Regulus, boğazını ovuşturduğu elini çekip duruşunu dikleştirdi. "İmkansız." dedi tekdüze bir sesle.

"Lestrange anlattı." dedi Barty omuz silkerek. "İstersen inanma."

"Bellatrix Lestrange mi?" dedi Regulus tek kaşını kaldırarak.

"Hayır tabii ki." dedi Barty. "Onun yüzü kötü görünüyormuş sanırım. Bu nedenle ortalarda yok. Dracula'nın yanındaki kadın yüzünü feci benzetmiş."

"O iyi mi?" diye sordu endişeyle Regulus. Bellatrix hakkında tam bir cadoloz ve geri-kafalının teki olduğunu düşünürdü ancak kuzenine yine de hiçbir şekilde zarar gelsin istemezdi.

"İyi diye duydum." dedi Barty umursamaz bir edayla. Yine de Regulus'un içi pek rahat etmiş sayılmazdı.

Daha sonra, Barty'nin diğer anlattıkları geçti aklından. Voldmeort'u kontrol edebilen bir güç... Regulus, yaşlı Dumbledore'un bile o kadar güçlü olmadığına emindi. Çıplak elleriyle, Voldemort'u durduracaktı ha! Bu ancak çocuk masalı olurdu.

Fakat, Regulus Barty'nin yalan söylemediğinin de farkındaydı. Bu durum kafasında birkaç lamba yakarken, düşünmeye fırsatı olmadan yüksek bir kapı sesi duyuldu.

Uzun, parlak sarı saçlarını ensesinden toplamış olan, hayli yorgun görünümlü Lucius Malfoy, uzun adımlarla cüppesini arkasından estirerek çıkışa doğru yöneldi. Sesli fısıltılar kaplamıştı onunla birlikte salonu.

Diğer Ölüm Yiyen'ler, Lucius'un ayrılmasıyla birlikte kapıdan içeriye doğru girse de, Regulus koşa koşa Lucius'a yetişti. Son zamanlarda, Regulus'un yalnızlığını ve tereddütlerini örten yegane kişi Lucius'tu. Her ne kadar bu durumda Narcissa'nın parmağı olsa da, sonuç olarak Lucius Malfoy, Regulus'un kendi gölgesine sığınmasına izin veriyordu.

"Lucius, bekle." diye seslendi Regulus, merdivenlerden inen Lucius'un omzuna dokunarak. Lucius durmamıştı.

Regulus birkaç basamağı atlaya atlaya inip, Lucius'un önünü kesti. "Neler oluyor, Lucius?" dedi korku dolu bir sesle Regulus.

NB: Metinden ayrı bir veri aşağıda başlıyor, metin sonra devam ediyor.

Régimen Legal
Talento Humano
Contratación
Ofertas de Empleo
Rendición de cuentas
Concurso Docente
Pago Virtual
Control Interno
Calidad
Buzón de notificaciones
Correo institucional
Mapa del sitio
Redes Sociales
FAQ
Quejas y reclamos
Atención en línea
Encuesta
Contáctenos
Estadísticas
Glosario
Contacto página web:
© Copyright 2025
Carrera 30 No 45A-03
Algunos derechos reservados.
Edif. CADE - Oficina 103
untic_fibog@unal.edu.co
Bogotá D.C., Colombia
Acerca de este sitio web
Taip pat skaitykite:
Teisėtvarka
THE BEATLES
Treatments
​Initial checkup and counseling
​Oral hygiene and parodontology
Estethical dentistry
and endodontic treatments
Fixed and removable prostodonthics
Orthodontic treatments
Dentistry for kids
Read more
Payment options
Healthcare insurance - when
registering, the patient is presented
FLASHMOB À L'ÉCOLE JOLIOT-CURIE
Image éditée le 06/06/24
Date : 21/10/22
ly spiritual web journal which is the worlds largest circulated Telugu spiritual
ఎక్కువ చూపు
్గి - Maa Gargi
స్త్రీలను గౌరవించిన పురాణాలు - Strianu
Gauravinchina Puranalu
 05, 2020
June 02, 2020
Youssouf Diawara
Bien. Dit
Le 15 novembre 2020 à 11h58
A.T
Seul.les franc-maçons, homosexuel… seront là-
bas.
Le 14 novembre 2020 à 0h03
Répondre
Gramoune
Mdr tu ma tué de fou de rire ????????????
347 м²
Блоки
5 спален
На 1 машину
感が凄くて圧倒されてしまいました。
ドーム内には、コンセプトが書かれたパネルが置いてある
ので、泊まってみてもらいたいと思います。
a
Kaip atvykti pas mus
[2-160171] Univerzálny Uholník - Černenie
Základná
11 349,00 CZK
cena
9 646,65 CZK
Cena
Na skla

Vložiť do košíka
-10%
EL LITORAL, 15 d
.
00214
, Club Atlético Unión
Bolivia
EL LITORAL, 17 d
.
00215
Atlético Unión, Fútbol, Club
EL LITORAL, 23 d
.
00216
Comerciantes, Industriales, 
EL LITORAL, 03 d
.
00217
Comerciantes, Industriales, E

"Yerinde olsam Regulus, burada durmak yerine Karanlık Lord'un eteklerinden öpüp bağlılık yemini ederdim." dedi Lucius buz gibi bir sesle. Ardından Regulus'un önünden çekilmesi için itti. Arkasındaki korkuluklara tutunmasa Regulus çoktan yuvarlanmıştı.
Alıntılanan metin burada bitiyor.